Catching API Keys With Git Hooks

Fri 28th Oct 16

Here is a little trick I just learned about to help prevent things like API keys from ending up in your Git repo. I've mentioned it to a few Git loving developers who all claimed that it is obvious and that loads of people are already using it, but, as we regularly see keys in GitHub, I'd guess that its a case of what people know they should be doing verses what they are actually doing.

So, the trick... Git has a system of hooks which let you run scripts on key events such as when code is committed or pushed to a remote repository, these can be used to check the content of files or commit messages and, if necessary, block the action. They can run on both the local and remote side and are set up by simply dropping an executable with the right name in the right directory. You can read more about these here Customizing Git - Git Hooks.

The defence I'm suggesting is to check the files for bad content before they are allowed to be committed into the repository, this type of check is performed by the .git/hooks/pre-commit script. This gets ran on a commit but before the files actually make it into the repository. The script gets access to a list of all the files that are being committed, it is then a simple case of grepping through them looking for bad content, such as API keys or anything else you don't want to end up in your repo. The script is able to send messages out to the user by writing to standard out and if the script exits with zero the commit is allowed otherwise it is rejected.

The following script uses two regex's to check for Amazon and Google private keys. It makes a call out to grep with these for each file that is to be committed. If grep returns content then there is a match and so a message is printed and the count of bad files increased. At the end, the script exits with the bad count value, if there were no matches then the count is zero and the commit is allowed, otherwise commit is rejected.

#!/usr/bin/env ruby

# This script can be bypassed by using the --no-verify
# parameter when checking in

files_modified = `git diff-index --cached --name-only HEAD`
files_modified_arr = files_modified.split("\n")

# puts "Checking files: #{files_modified_arr.inspect}"

bad_files = 0

# Build a hash of all the keys and things you don't want
# checked in here.
# Note the pair of slashes before the slash quote, this
# is to ensure a slash quote is built into the string
# to be passed to grep.

regexs = {
    "AWS Key" =< "['\\\"][a-z0-9\/+]{40}['\\\"]",
    "Google Key" =< "['\\\"][a-z0-9_]{39}['\\\"]",
}

files_modified_arr.each do |file|
    regexs.each_pair do |key_name, regex|
        grep_command = "grep -iE \"#{regex}\" #{file}"
        # puts grep_command
        res = `#{grep_command}`
        # puts res.inspect
        unless res == ""
            bad_files += 1
            puts "Match rule for #{key_name} on file: #{file}"
        end
    end
end

exit bad_files

This first example shows a safe use of API keys where they will be loaded in from a file before use.

Git hook allowing the safe use of API keys

The file is allowed through the Git commit process as normal.
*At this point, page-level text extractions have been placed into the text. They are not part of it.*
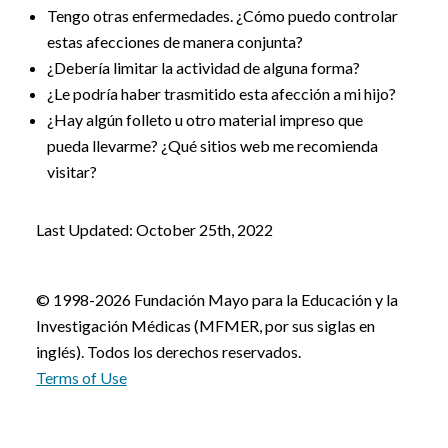
Tengo otras enfermedades. ¿Cómo puedo controlar
estas afecciones de manera conjunta?
¿Debería limitar la actividad de alguna forma?
¿Le podría haber trasmitido esta afección a mi hijo?
¿Hay algún folleto u otro material impreso que
pueda llevarme? ¿Qué sitios web me recomienda
visitar?
Last Updated: October 25th, 2022
© 1998-2026 Fundación Mayo para la Educación y la
Investigación Médicas (MFMER, por sus siglas en
inglés). Todos los derechos reservados.
Terms of Use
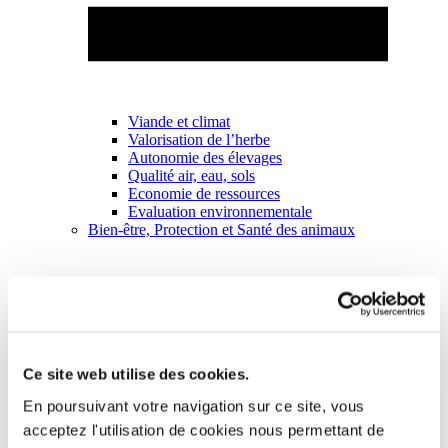
Viande et climat
Valorisation de l’herbe
Autonomie des élevages
Qualité air, eau, sols
Economie de ressources
Evaluation environnementale
Bien-être, Protection et Santé des animaux
Ce site web utilise des cookies.
En poursuivant votre navigation sur ce site, vous
acceptez l'utilisation de cookies nous permettant de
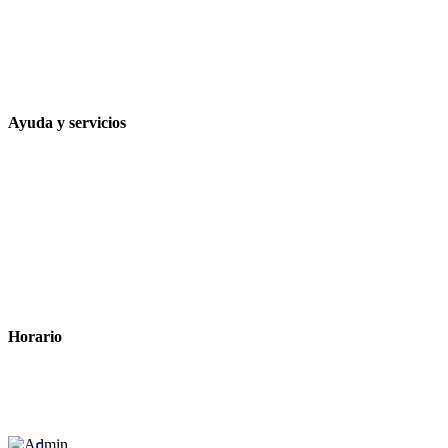
957 472 763
648 167 760
contacto@farmacialaesparteria.es
Ayuda y servicios
Tiempo estimado para la entrega
Métodos de pago
Política de privacidad
Política de cookies
Términos y condiciones legales
Horario
Lunes a Viernes: 8:00 a 22:00
Sábado: 9:00 a 22:00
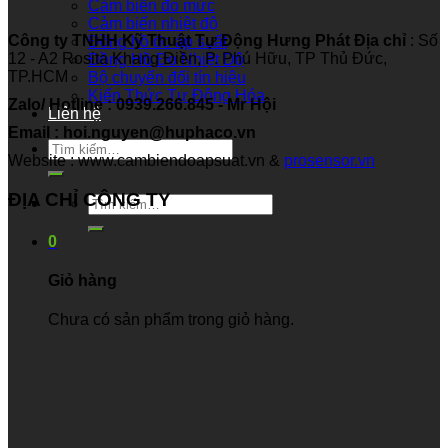
Cảm biến đo mức
Cảm biến nhiệt độ
Công ty TNHH Kỹ Thuật Tự Động Hưng Phát
Địa chỉ
: Số
Đồng hồ đo áp suất
12 - A2 Rosita Khang Điền, P. Phú Hữu, TP Thủ Đức,
Đồng Hồ Đo Nhiệt Độ
TP.HCM
Bộ chuyển đổi tín hiệu
Kiến Thức Tự Động Hóa
Zalo/ Hotline : 0939.266.845 - Mr Hội
Liên hệ
Email : hoi.nguyen@huphaco.vn
Tìm
Website : www.cambiendoapsuat.vn &
prosensor.vn
kiếm:
ĐỊA CHỈ CÔNG TY
Tìm
kiếm:
0
Giỏ hàng
Chưa có sản phẩm trong giỏ hàng.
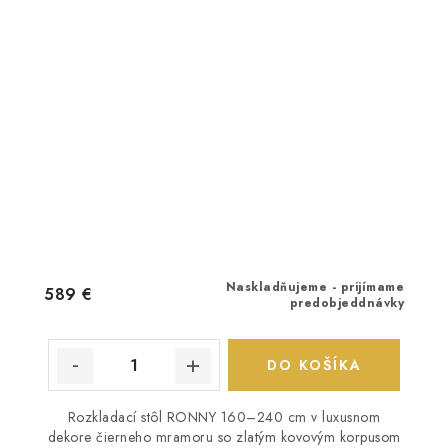
Naskladňujeme - prijímame
589 €
predobjeddnávky
DO KOŠÍKA
Rozkladací stôl RONNY 160–240 cm v luxusnom
dekore čierneho mramoru so zlatým kovovým korpusom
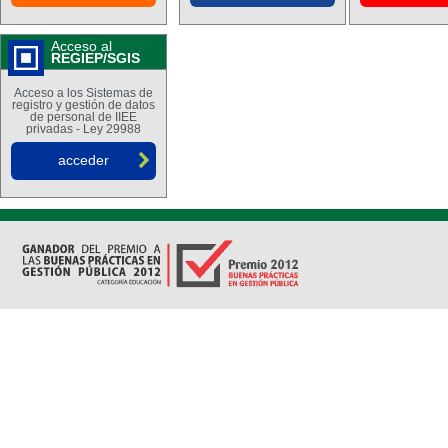
Acceso al
REGIEP/SGIS
Acceso a los Sistemas de
registro y gestión de datos
de personal de IIEE
privadas - Ley 29988
acceder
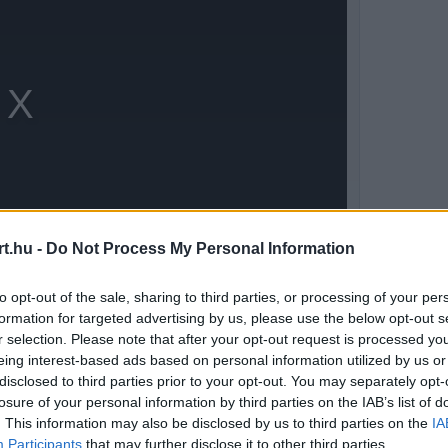
t.hu -
Do Not Process My Personal Information
to opt-out of the sale, sharing to third parties, or processing of your per
formation for targeted advertising by us, please use the below opt-out s
r selection. Please note that after your opt-out request is processed y
g vigyázniuk kellett az autó bizonyos
eing interest-based ads based on personal information utilized by us or
hosszú ideig csúcssebességgel haladsz,
disclosed to third parties prior to your opt-out. You may separately opt-
losure of your personal information by third parties on the IAB’s list of
trészekre" – vezette fel gondolatmenetét a
. This information may also be disclosed by us to third parties on the
IA
Participants
that may further disclose it to other third parties.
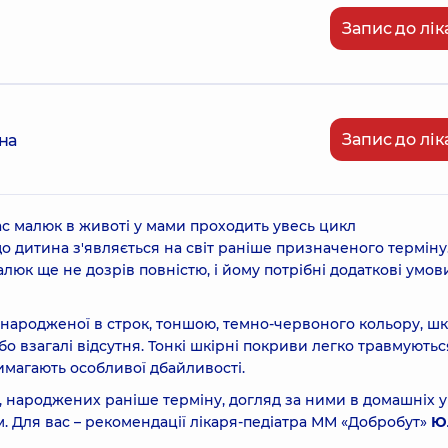
Запис до лік
Запис до лік
на
час малюк в животі у мами проходить увесь цикл
що дитина з'являється на світ раніше призначеного терміну
алюк ще не дозрів повністю, і йому потрібні додаткові умов
народженої в строк, тоншою, темно-червоного кольору, шкі
 взагалі відсутня. Тонкі шкірні покриви легко травмуютьс
вимагають особливої дбайливості.
в, народжених раніше терміну, догляд за ними в домашніх 
. Для вас – рекомендації лікаря-педіатра ММ «Добробут»
Юл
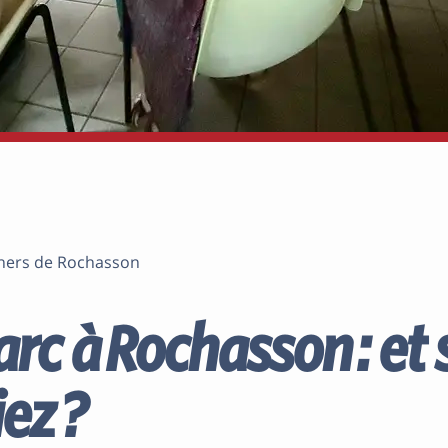
hers de Rochasson
l’arc à Rochasson : et 
ez ?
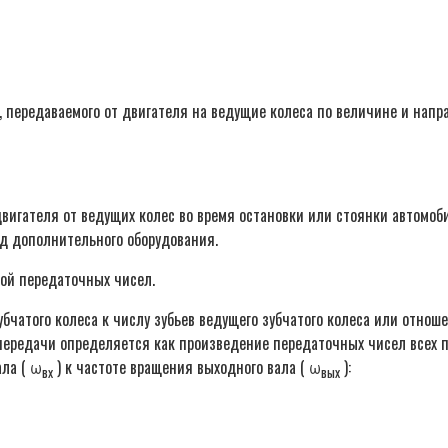
передаваемого от двигателя на ведущие колеса по величине и напра
двигателя от ведущих колес во время остановки или стоянки автомо
д дополнительного оборудования.
ой передаточных чисел.
бчатого колеса к числу зубьев ведущего зубчатого колеса или отнош
передачи определяется как произведение передаточных чисел всех п
ала ( ω
) к частоте вращения выходного вала ( ω
):
вх
вых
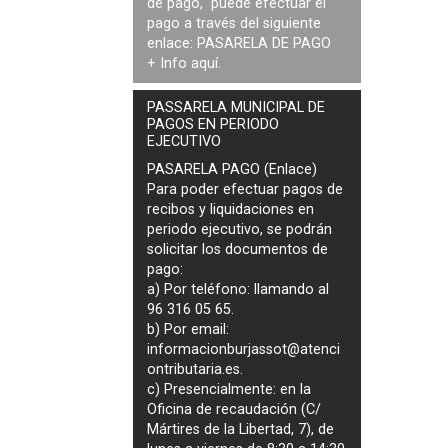
de pago, puede efectuar el
pago a través del siguiente
enlace:
PASARELA DE PAGO
+ Info
aquí
.
PASSARELA MUNICIPAL DE
PAGOS EN PERIODO
EJECUTIVO
PASARELA PAGO (Enlace)
Para poder efectuar pagos de
recibos y liquidaciones en
periodo ejecutivo
, se podrán
solicitar los documentos de
pago
:
a) Por teléfono: llamando al
96 316 05 65.
b) Por email:
informacionburjassot@atenci
ontributaria.es
.
c) Presencialmente: en la
Oficina de recaudación (C/
Mártires de la Libertad, 7), de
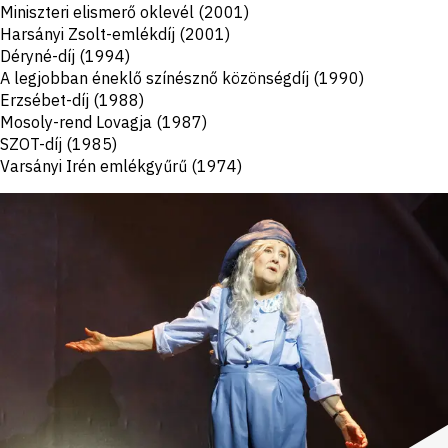
Miniszteri elismerő oklevél (2001)
Harsányi Zsolt-emlékdíj (2001)
Déryné-díj (1994)
A legjobban éneklő színésznő közönségdíj (1990)
Erzsébet-díj (1988)
Mosoly-rend Lovagja (1987)
SZOT-díj (1985)
Varsányi Irén emlékgyűrű (1974)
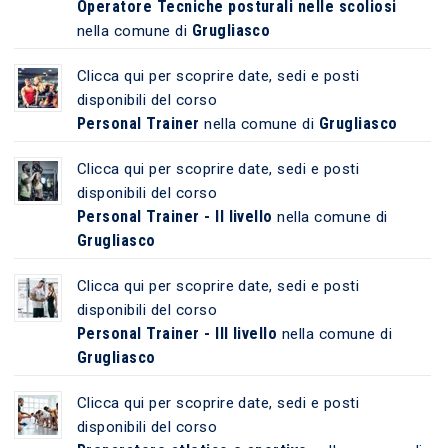
Operatore Tecniche posturali nelle scoliosi
Grugliasco
nella comune di
Clicca qui per scoprire date, sedi e posti
disponibili del corso
Personal Trainer
Grugliasco
nella comune di
Clicca qui per scoprire date, sedi e posti
disponibili del corso
Personal Trainer - II livello
nella comune di
Grugliasco
Clicca qui per scoprire date, sedi e posti
disponibili del corso
Personal Trainer - III livello
nella comune di
Grugliasco
Clicca qui per scoprire date, sedi e posti
disponibili del corso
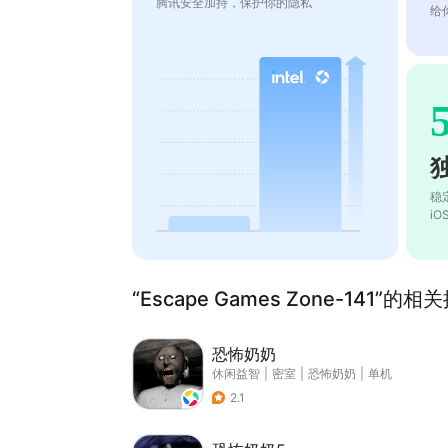
腾讯安全加持，保护你的隐私
给
稳
i
“Escape Games Zone-141”的相
恐怖奶奶
休闲益智
|
密室
|
恐怖奶奶
|
单机
2.1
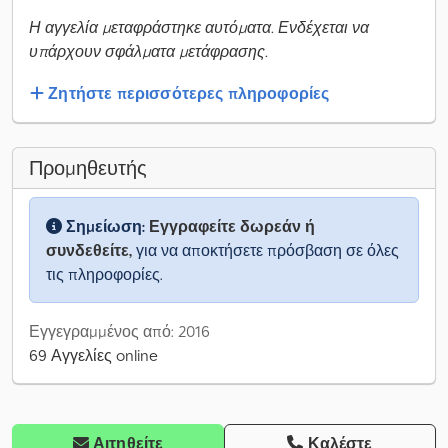
Η αγγελία μεταφράστηκε αυτόματα. Ενδέχεται να
υπάρχουν σφάλματα μετάφρασης.
Ζητήστε περισσότερες πληροφορίες
Προμηθευτής
Σημείωση:
Εγγραφείτε δωρεάν ή
συνδεθείτε,
για να αποκτήσετε πρόσβαση σε όλες
τις πληροφορίες.
Εγγεγραμμένος από: 2016
69 Αγγελίες online
Αιτηθείτε
Καλέστε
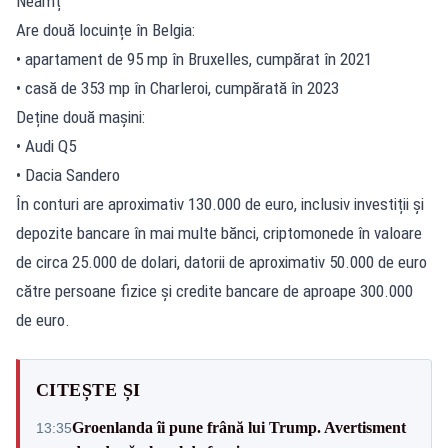
Neamț
Are două locuințe în Belgia:
• apartament de 95 mp în Bruxelles, cumpărat în 2021
• casă de 353 mp în Charleroi, cumpărată în 2023
Deține două mașini:
• Audi Q5
• Dacia Sandero
În conturi are aproximativ 130.000 de euro, inclusiv investiții și
depozite bancare în mai multe bănci, criptomonede în valoare
de circa 25.000 de dolari, datorii de aproximativ 50.000 de euro
către persoane fizice și credite bancare de aproape 300.000
de euro.
CITEȘTE ȘI
Groenlanda îi pune frână lui Trump. Avertisment
13:35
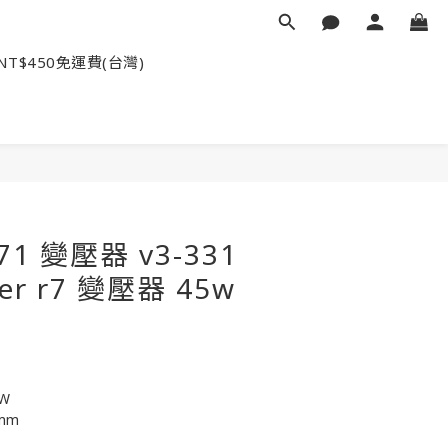
NT$450免運費(台灣)
371 變壓器 v3-331
cer r7 變壓器 45w
5W
1mm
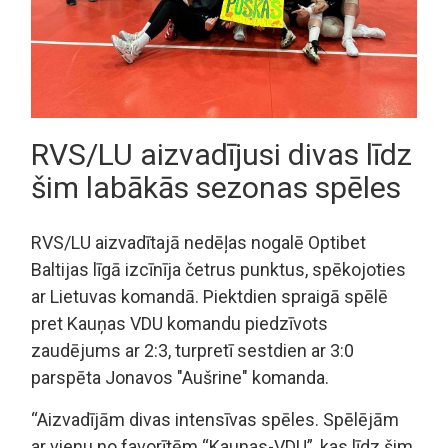
RVS/LU aizvadījusi divas līdz
šim labākās sezonas spēles
RVS/LU aizvadītajā nedēļas nogalē Optibet
Baltijas līgā izcīnīja četrus punktus, spēkojoties
ar Lietuvas komandā. Piektdien spraigā spēlē
pret Kauņas VDU komandu piedzīvots
zaudējums ar 2:3, turpretī sestdien ar 3:0
parspēta Jonavos "Aušrine" komanda.
“Aizvadījām divas intensīvas spēles. Spēlējām
ar vienu no favorītēm “Kaunas-VDU”, kas līdz šim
This second example stores the API key directly in the file and, as can be seen, the hook spots this and blocks the commit:

Git hook rejecting commit

Finally, as with any pattern matching rule, there is likely to be the occasional false positive picked up. If you want to override the hook and its checks you can do this with the --no-verify parameter when committing:

Bypass Git hook using --no-verify

Conclusion

This technique can be used to detect any type of content and prevent it from ending up in the repo. Obviously there is still the chance of things slipping through if the regex isn't well written, similarly, a poorly written regex can result in false positives and so work needs to be done to ensure the regex list is a tight as possible.

Also, as was shown, the checks can be easily bypassed and so it is still recommended that regular source code audits are performed looking for keys or other information which developers have forced through.